### [Extracted entries]
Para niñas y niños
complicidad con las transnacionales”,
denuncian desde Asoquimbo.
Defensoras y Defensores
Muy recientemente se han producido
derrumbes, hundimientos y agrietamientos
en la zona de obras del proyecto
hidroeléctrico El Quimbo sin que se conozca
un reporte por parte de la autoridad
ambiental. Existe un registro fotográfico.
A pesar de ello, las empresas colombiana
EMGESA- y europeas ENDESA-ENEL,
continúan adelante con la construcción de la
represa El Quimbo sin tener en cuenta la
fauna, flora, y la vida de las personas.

### [Required action]
Could you retype all of the entries exactly, leaving none out?

### [Output of the exercise]
Para niñas y niños
complicidad con las transnacionales”,
denuncian desde Asoquimbo.
Defensoras y Defensores
Muy recientemente se han producido
derrumbes, hundimientos y agrietamientos
en la zona de obras del proyecto
hidroeléctrico El Quimbo sin que se conozca
un reporte por parte de la autoridad
ambiental. Existe un registro fotográfico.
A pesar de ello, las empresas colombiana
EMGESA- y europeas ENDESA-ENEL,
continúan adelante con la construcción de la
represa El Quimbo sin tener en cuenta la
fauna, flora, y la vida de las personas.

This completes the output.